Would you return exactly the lines below from the line with "За результатами інвентаризації" through the line with "está no interesse comum de todos.", both included, and nothing else, leaving out the pictures?

> _DATASET_:
------

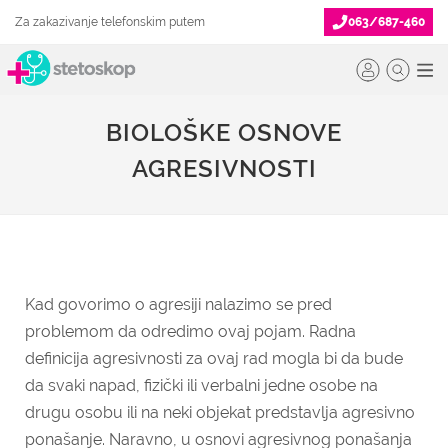
Za zakazivanje telefonskim putem
063/687-460
BIOLOŠKE OSNOVE
AGRESIVNOSTI
Kad govorimo o agresiji nalazimo se pred
problemom da odredimo ovaj pojam. Radna
definicija agresivnosti za ovaj rad mogla bi da bude
da svaki napad, fizički ili verbalni jedne osobe na
drugu osobu ili na neki objekat predstavlja agresivno
ponašanje. Naravno, u osnovi agresivnog ponašanja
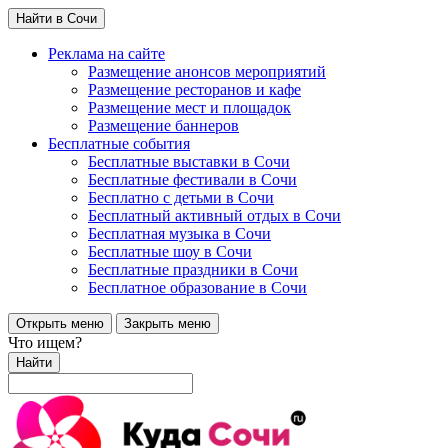
Найти в Сочи
Реклама на сайте
Размещение анонсов мероприятий
Размещение ресторанов и кафе
Размещение мест и площадок
Размещение баннеров
Бесплатные события
Бесплатные выставки в Сочи
Бесплатные фестивали в Сочи
Бесплатно с детьми в Сочи
Бесплатный активный отдых в Сочи
Бесплатная музыка в Сочи
Бесплатные шоу в Сочи
Бесплатные праздники в Сочи
Бесплатное образование в Сочи
Открыть меню
Закрыть меню
Что ищем?
Найти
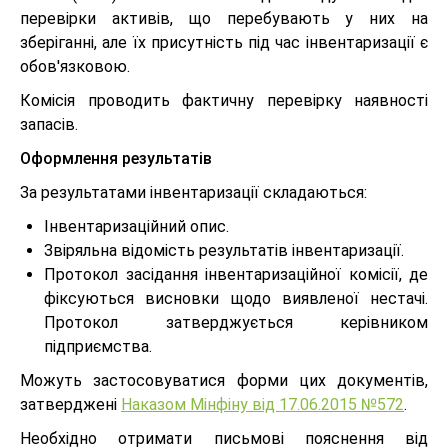
перевірки активів, що перебувають у них на
зберіганні, але їх присутність під час інвентаризації є
обов'язковою.
Комісія проводить фактичну перевірку наявності
запасів.
Оформлення результатів
За результатами інвентаризації складаються:
Інвентаризаційний опис.
Звіряльна відомість результатів інвентаризації.
Протокол засідання інвентаризаційної комісії, де
фіксуються висновки щодо виявленої нестачі.
Протокол затверджується керівником
підприємства.
Можуть застосовуватися форми цих документів,
затверджені
Наказом Мінфіну від 17.06.2015 №572
.
Необхідно отримати письмові пояснення від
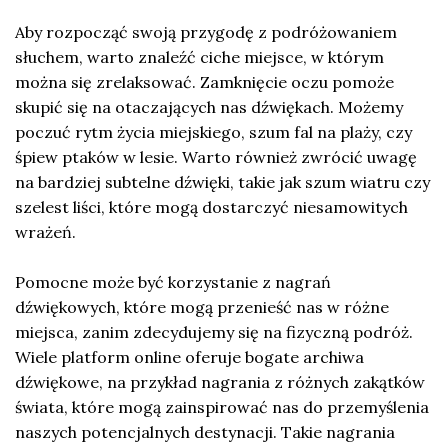
Aby rozpocząć swoją przygodę z podróżowaniem
słuchem, warto znaleźć ciche miejsce, w którym
można się zrelaksować. Zamknięcie oczu pomoże
skupić się na otaczających nas dźwiękach. Możemy
poczuć rytm życia miejskiego, szum fal na plaży, czy
śpiew ptaków w lesie. Warto również zwrócić uwagę
na bardziej subtelne dźwięki, takie jak szum wiatru czy
szelest liści, które mogą dostarczyć niesamowitych
wrażeń.
Pomocne może być korzystanie z nagrań
dźwiękowych, które mogą przenieść nas w różne
miejsca, zanim zdecydujemy się na fizyczną podróż.
Wiele platform online oferuje bogate archiwa
dźwiękowe, na przykład nagrania z różnych zakątków
świata, które mogą zainspirować nas do przemyślenia
naszych potencjalnych destynacji. Takie nagrania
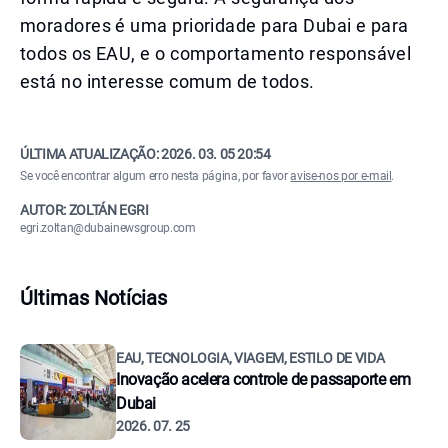
moradores é uma prioridade para Dubai e para
todos os EAU, e o comportamento responsável
está no interesse comum de todos.
ÚLTIMA ATUALIZAÇÃO:
2026. 03. 05 20:54
Se você encontrar algum erro nesta página, por favor
avise-nos por e-mail
.
AUTOR: ZOLTÁN EGRI
egri.zoltan@dubainewsgroup.com
Últimas Notícias
EAU, TECNOLOGIA, VIAGEM, ESTILO DE VIDA
Inovação acelera controle de passaporte em
Dubai
2026. 07. 25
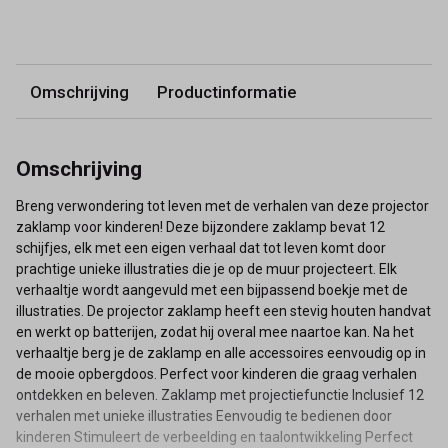
Omschrijving
Productinformatie
Omschrijving
Breng verwondering tot leven met de verhalen van deze projector
zaklamp voor kinderen! Deze bijzondere zaklamp bevat 12
schijfjes, elk met een eigen verhaal dat tot leven komt door
prachtige unieke illustraties die je op de muur projecteert. Elk
verhaaltje wordt aangevuld met een bijpassend boekje met de
illustraties. De projector zaklamp heeft een stevig houten handvat
en werkt op batterijen, zodat hij overal mee naartoe kan. Na het
verhaaltje berg je de zaklamp en alle accessoires eenvoudig op in
de mooie opbergdoos. Perfect voor kinderen die graag verhalen
ontdekken en beleven. Zaklamp met projectiefunctie Inclusief 12
verhalen met unieke illustraties Eenvoudig te bedienen door
kinderen Stimuleert de verbeelding en taalontwikkeling Perfect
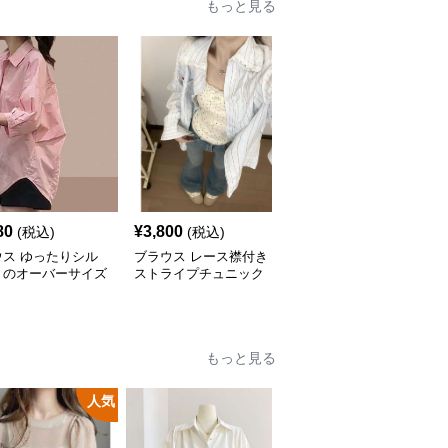
もっと見る
80
¥
3,800
¥
3,160
(税込)
(税込)
(税込)
ウス ゆったりシル
ブラウス レース襟付き
ブラウス アシンメトリ
トのオーバーサイズ
ストライプチュニック
ーデザイン オーバーサ
ツ
イズブラウス
もっと見る
人気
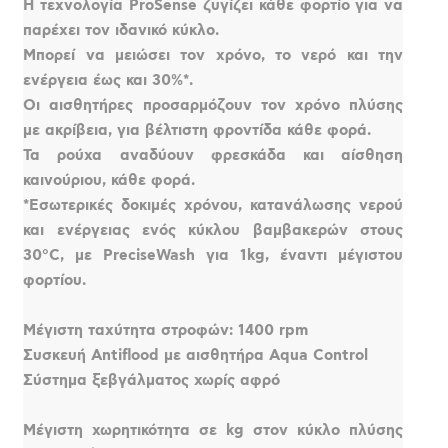
Η τεχνολογία ProSense ζυγίζει κάθε φορτίο για να
παρέχει τον ιδανικό κύκλο.
Μπορεί να μειώσει τον χρόνο, το νερό και την
ενέργεια έως και 30%*.
Oι αισθητήρες προσαρμόζουν τον χρόνο πλύσης
με ακρίβεια, για βέλτιστη φροντίδα κάθε φορά.
Τα ρούχα αναδύουν φρεσκάδα και αίσθηση
καινούριου, κάθε φορά.
*Εσωτερικές δοκιμές χρόνου, κατανάλωσης νερού
και ενέργειας ενός κύκλου βαμβακερών στους
30°C, με PreciseWash για 1kg, έναντι μέγιστου
φορτίου.
Μέγιστη ταχύτητα στροφών: 1400 rpm
Συσκευή Antiflood με αισθητήρα Aqua Control
Σύστημα ξεβγάλματος χωρίς αφρό
Μέγιστη χωρητικότητα σε kg στον κύκλο πλύσης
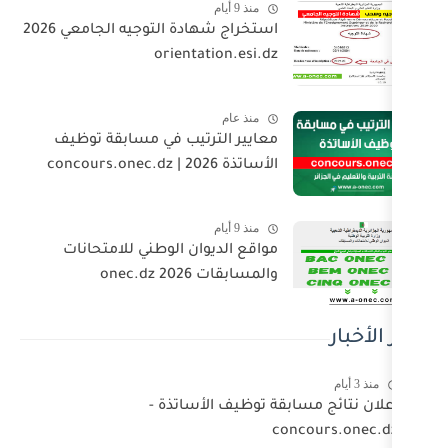
منذ 9 أيام
استخراج شهادة التوجيه الجامعي 2026
orientation.esi.dz
منذ عام
معايير الترتيب في مسابقة توظيف
الأساتذة 2026 | concours.onec.dz
منذ 9 أيام
مواقع الديوان الوطني للامتحانات
والمسابقات 2026 onec.dz
بقة توظيف الأساتذة -
co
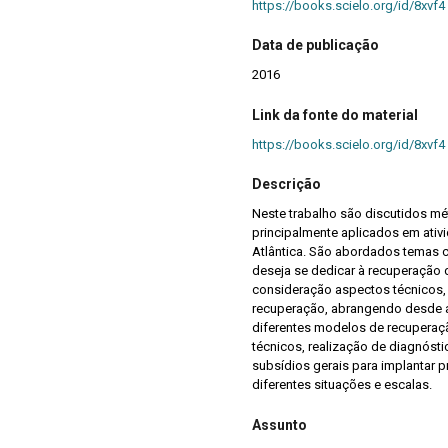
https://books.scielo.org/id/8xvf4
Data de publicação
2016
Link da fonte do material
https://books.scielo.org/id/8xvf4
Descrição
Neste trabalho são discutidos m
principalmente aplicados em ativ
Atlântica. São abordados temas 
deseja se dedicar à recuperação
consideração aspectos técnicos,
recuperação, abrangendo desde 
diferentes modelos de recuperaçã
técnicos, realização de diagnósti
subsídios gerais para implantar
diferentes situações e escalas.
Assunto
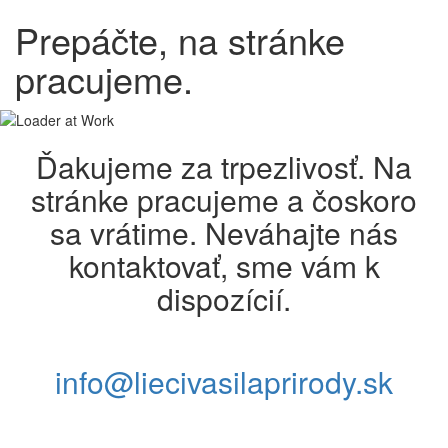
Prepáčte, na stránke
pracujeme.
Ďakujeme za trpezlivosť. Na
stránke pracujeme a čoskoro
sa vrátime. Neváhajte nás
kontaktovať, sme vám k
dispozícií.
info@liecivasilaprirody.sk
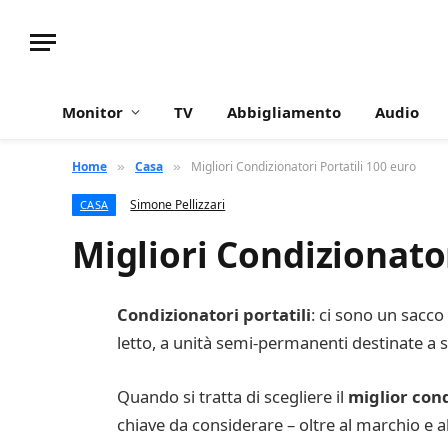
Monitor
TV
Abbigliamento
Audio
Home
Casa
Migliori Condizionatori Portatili 100 euro
»
»
Simone Pellizzari
CASA
Migliori Condizionator
Condizionatori portatili
: ci sono un sacco
letto, a unità semi-permanenti destinate a s
Quando si tratta di scegliere il
miglior cond
chiave da considerare – oltre al marchio e a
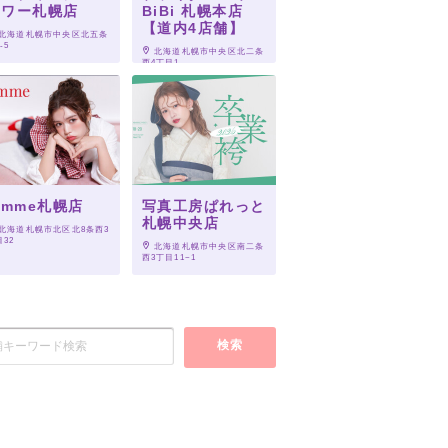
タワー札幌店
BiBi 札幌本店
【道内4店舗】
 北海道札幌市中央区北五条
-5
 北海道札幌市中央区北二条
西4丁目1
imme札幌店
写真工房ぱれっと
札幌中央店
 北海道札幌市北区北8条西3
32
 北海道札幌市中央区南二条
西3丁目11−1
検索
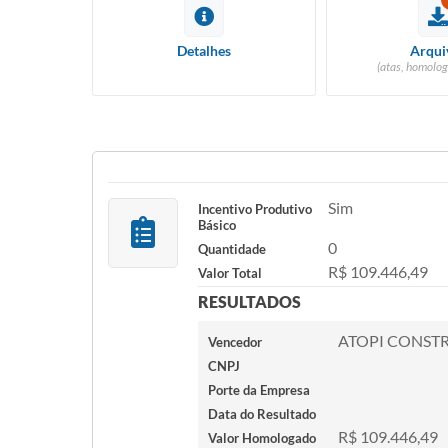
Detalhes
Arqui
(atas, homolog
Sim
Incentivo Produtivo
Básico
0
Quantidade
R$ 109.446,49
Valor Total
RESULTADOS
ATOPI CONSTR
Vencedor
CNPJ
Porte da Empresa
Data do Resultado
R$ 109.446,49
Valor Homologado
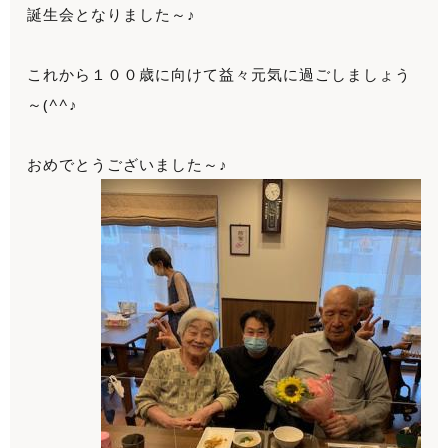
誕生会となりました～♪
これから１００歳に向けて益々元気に過ごしましょう
～(^^♪
おめでとうございました～♪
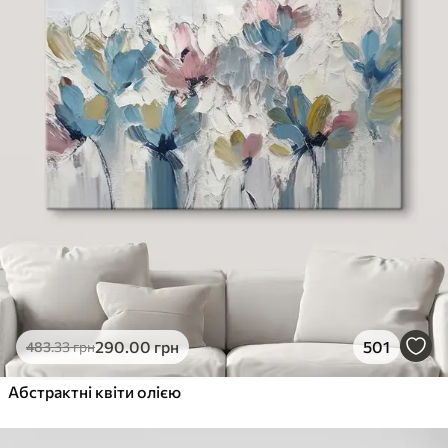
290
.00
грн
501
483
.33
грн
Абстрактні квіти олією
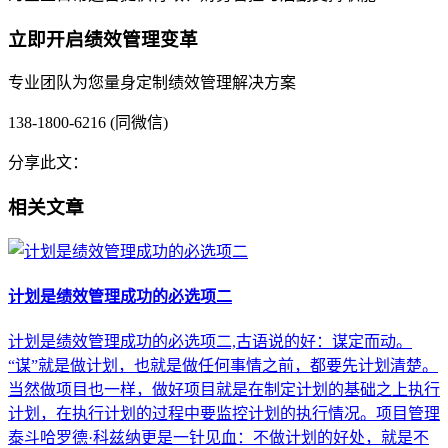
立即开启绩效管理变革
专业团队为您量身定制绩效管理解决方案
138-1800-6216 (同微信)
分享此文：
相关文章
计划是绩效管理成功的必选项二
计划是绩效管理成功的必选项二,古语说的好：谋定而动。
“谋”就是做计划，也就是做任何事情之前，都要先计划清楚。
当然做项目也一样，做好项目就是在制定计划的基础之上执行
计划，在执行计划的过程中要监控计划的执行情况。项目管理
泰斗哈罗德·科兹纳更是一针见血：不做计划的好处，就是不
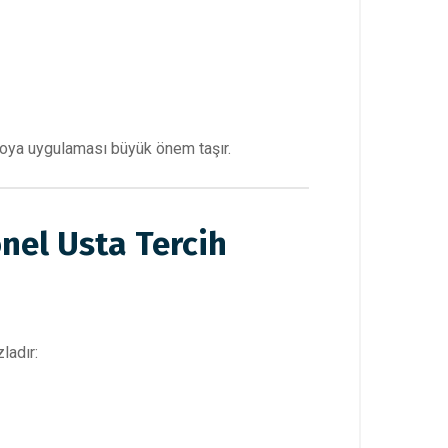
boya uygulaması büyük önem taşır.
nel Usta Tercih
ladır:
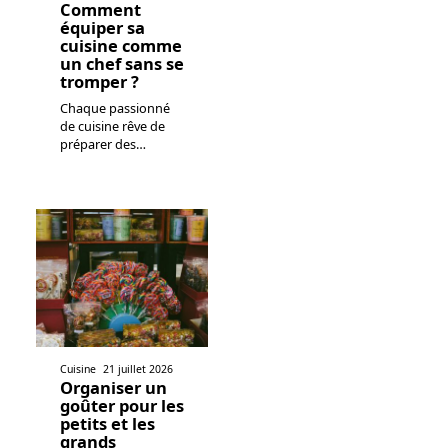
Comment
équiper sa
cuisine comme
un chef sans se
tromper ?
Chaque passionné
de cuisine rêve de
préparer des
…
Cuisine
21 juillet 2026
Organiser un
goûter pour les
petits et les
grands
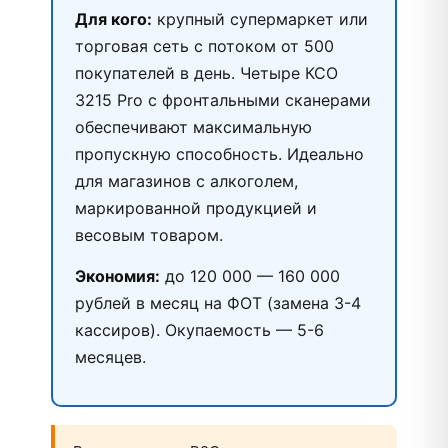
Для кого:
крупный супермаркет или
торговая сеть с потоком от 500
покупателей в день. Четыре КСО
3215 Pro с фронтальными сканерами
обеспечивают максимальную
пропускную способность. Идеально
для магазинов с алкоголем,
маркированной продукцией и
весовым товаром.
Экономия:
до 120 000 — 160 000
рублей в месяц на ФОТ (замена 3-4
кассиров). Окупаемость — 5-6
месяцев.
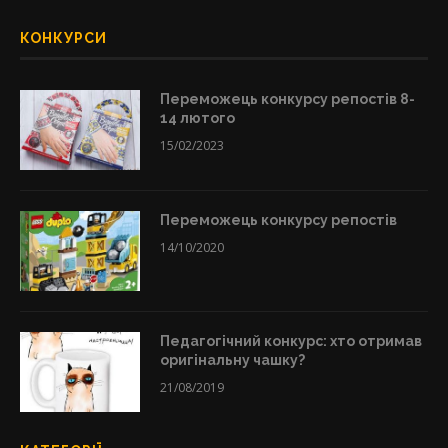
КОНКУРСИ
Переможець конкурсу репостів 8-
14 лютого
15/02/2023
Переможець конкурсу репостів
14/10/2020
Педагогічний конкурс: хто отримав
оригінальну чашку?
21/08/2019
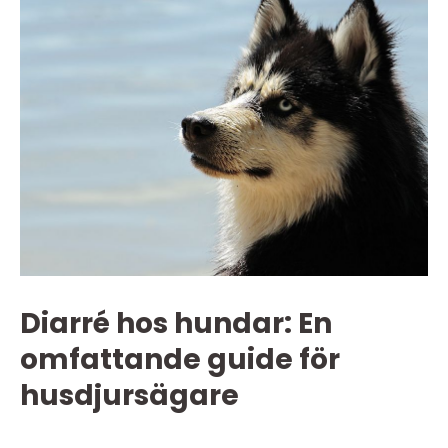
Diarré hos hundar: En
omfattande guide för
husdjursägare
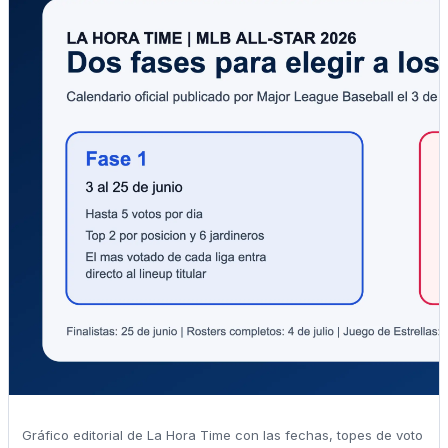
Gráfico editorial de La Hora Time con las fechas, topes de voto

------

> _SOLUTION TO THE EXERCISE_:
За результатами інвентаризації складаються:
Інвентаризаційний опис.
Звіряльна відомість результатів інвентаризації.
Протокол засідання інвентаризаційної комісії, де
фіксуються висновки щодо виявленої нестачі.
Протокол затверджується керівником
підприємства.
Можуть застосовуватися форми цих документів,
затверджені
Наказом Мінфіну від 17.06.2015 №572
.
Необхідно отримати письмові пояснення від
Aby rozpocząć swoją przygodę z podróżowaniem
słuchem, warto znaleźć ciche miejsce, w którym
można się zrelaksować. Zamknięcie oczu pomoże
skupić się na otaczających nas dźwiękach. Możemy
poczuć rytm życia miejskiego, szum fal na plaży, czy
śpiew ptaków w lesie. Warto również zwrócić uwagę
na bardziej subtelne dźwięki, takie jak szum wiatru czy
szelest liści, które mogą dostarczyć niesamowitych
wrażeń.
Pomocne może być korzystanie z nagrań
dźwiękowych, które mogą przenieść nas w różne
miejsca, zanim zdecydujemy się na fizyczną podróż.
Wiele platform online oferuje bogate archiwa
dźwiękowe, na przykład nagrania z różnych zakątków
świata, które mogą zainspirować nas do przemyślenia
naszych potencjalnych destynacji. Takie nagrania
moradores é uma prioridade para Dubai e para
todos os EAU, e o comportamento responsável
está no interesse comum de todos.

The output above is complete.